So the last couple of weeks I have been working on fixing the tests that were failing on the glance-replicator patch. While trying to fix these tests, I learned quite a bit about TDD, unit tests and mock.
The Importance of Unit Testing
Test-driven development (TDD) is a software development process that relies on the repetition of a very short development cycle: requirements are turned into very specific test cases, then the software is improved to pass the new tests, only.

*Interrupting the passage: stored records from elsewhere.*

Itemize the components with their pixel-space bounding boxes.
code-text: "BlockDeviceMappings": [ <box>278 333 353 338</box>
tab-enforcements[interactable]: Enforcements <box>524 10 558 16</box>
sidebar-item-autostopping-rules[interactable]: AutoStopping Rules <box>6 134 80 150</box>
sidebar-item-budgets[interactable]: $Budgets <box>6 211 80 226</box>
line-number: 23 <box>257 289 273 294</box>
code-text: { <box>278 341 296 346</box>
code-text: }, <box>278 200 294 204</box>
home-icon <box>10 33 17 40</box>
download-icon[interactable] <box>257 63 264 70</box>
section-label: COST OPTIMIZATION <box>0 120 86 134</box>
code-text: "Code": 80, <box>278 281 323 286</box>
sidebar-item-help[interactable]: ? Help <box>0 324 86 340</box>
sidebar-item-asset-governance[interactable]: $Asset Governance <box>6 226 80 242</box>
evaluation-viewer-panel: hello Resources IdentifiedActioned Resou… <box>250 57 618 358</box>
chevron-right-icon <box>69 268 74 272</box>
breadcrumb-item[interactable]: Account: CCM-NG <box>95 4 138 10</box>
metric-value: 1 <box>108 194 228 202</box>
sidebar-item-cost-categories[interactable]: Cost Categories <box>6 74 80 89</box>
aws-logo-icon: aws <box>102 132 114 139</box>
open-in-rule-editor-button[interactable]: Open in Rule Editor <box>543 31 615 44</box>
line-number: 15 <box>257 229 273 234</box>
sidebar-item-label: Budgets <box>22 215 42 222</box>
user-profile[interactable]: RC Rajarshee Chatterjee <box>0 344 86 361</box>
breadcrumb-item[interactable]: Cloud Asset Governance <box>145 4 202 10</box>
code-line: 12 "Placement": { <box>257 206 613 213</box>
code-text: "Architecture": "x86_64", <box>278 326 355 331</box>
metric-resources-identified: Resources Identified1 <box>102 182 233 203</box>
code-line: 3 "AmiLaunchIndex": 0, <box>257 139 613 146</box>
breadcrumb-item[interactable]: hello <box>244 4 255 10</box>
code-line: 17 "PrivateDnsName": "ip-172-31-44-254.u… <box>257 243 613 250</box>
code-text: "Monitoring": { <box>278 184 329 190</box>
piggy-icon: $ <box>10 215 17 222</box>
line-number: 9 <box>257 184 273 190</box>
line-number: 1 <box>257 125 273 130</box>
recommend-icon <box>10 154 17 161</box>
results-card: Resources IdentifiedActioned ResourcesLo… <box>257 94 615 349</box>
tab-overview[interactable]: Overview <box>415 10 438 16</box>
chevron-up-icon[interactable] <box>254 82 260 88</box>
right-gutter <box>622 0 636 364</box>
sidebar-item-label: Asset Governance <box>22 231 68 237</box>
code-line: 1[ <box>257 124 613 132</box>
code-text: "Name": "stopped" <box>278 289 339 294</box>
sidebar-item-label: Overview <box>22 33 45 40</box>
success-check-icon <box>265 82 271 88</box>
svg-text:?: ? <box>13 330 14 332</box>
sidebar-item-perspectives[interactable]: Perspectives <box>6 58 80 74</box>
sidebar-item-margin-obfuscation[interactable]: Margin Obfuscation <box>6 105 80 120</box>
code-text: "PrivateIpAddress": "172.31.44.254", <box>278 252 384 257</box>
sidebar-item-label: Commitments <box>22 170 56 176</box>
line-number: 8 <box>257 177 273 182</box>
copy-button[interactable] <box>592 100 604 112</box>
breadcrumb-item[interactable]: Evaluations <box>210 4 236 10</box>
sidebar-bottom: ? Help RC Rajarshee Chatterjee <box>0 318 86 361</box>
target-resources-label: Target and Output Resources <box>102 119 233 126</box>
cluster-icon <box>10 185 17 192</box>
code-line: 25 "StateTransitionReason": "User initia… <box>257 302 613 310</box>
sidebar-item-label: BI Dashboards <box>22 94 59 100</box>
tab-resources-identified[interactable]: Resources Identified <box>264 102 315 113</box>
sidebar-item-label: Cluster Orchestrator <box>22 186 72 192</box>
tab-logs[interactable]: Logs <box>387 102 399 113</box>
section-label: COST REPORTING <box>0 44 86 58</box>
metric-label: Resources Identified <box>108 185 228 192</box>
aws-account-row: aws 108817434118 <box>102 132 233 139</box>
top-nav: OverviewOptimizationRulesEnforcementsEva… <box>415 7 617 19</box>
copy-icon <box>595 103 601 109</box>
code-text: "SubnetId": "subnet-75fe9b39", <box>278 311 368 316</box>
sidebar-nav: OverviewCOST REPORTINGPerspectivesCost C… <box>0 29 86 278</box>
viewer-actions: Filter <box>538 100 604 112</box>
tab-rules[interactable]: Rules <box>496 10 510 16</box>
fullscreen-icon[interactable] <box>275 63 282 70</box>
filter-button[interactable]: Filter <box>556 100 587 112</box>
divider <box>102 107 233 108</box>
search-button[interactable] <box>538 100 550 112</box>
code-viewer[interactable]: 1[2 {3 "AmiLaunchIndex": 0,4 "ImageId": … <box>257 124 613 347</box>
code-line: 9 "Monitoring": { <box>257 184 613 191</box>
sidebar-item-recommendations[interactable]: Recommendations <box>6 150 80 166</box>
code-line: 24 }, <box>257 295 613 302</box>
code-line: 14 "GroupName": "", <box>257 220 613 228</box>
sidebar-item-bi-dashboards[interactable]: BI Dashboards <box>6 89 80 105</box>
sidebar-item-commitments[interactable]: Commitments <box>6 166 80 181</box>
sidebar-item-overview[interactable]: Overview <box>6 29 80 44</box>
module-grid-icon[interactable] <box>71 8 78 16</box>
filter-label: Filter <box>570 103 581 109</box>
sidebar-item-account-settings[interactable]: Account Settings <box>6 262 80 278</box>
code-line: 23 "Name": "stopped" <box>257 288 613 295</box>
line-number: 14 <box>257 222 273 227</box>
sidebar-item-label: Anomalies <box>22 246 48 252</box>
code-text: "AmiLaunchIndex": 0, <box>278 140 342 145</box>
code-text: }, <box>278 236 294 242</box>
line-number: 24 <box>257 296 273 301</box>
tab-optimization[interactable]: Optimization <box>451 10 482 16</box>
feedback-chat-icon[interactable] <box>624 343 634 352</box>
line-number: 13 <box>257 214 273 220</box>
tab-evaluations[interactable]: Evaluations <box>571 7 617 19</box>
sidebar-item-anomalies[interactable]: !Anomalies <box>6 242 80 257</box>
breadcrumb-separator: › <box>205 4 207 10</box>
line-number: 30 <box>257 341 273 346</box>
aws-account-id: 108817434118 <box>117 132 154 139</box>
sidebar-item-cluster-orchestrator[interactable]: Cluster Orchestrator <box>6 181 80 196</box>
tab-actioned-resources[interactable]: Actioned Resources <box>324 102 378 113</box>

When there are so many people working on such a huge amount of code, writing up new functionalities, features, behaviours etc can get pretty difficult to manage. As you edit/update/enhance code you can make a change which could break the code which was earlier functional and this break might even go undetected causing lots of damage later on to the development team and the stakeholders involved. If such a break occurs it might even get difficult to debug where the error has crept in and which piece of code is no longer working correctly.
Unit testing saves us here. It is a process in which the smallest testable parts of an application, called units, are individually and independently scrutinized for proper operation. Developers write tests for every class they produce. They are extremely helpful from a developer’s point of view. The tests are intended to test every aspect of the class that could conceivably not work.
OpenStack which is mainly written in Python employs the library that exists for unit testing in Python (the documentation for which can be found here) to good use. Every OpenStack project has its own set of unit tests contained within the project, which can be run using tox in most projects and/or run_tests.sh by developers.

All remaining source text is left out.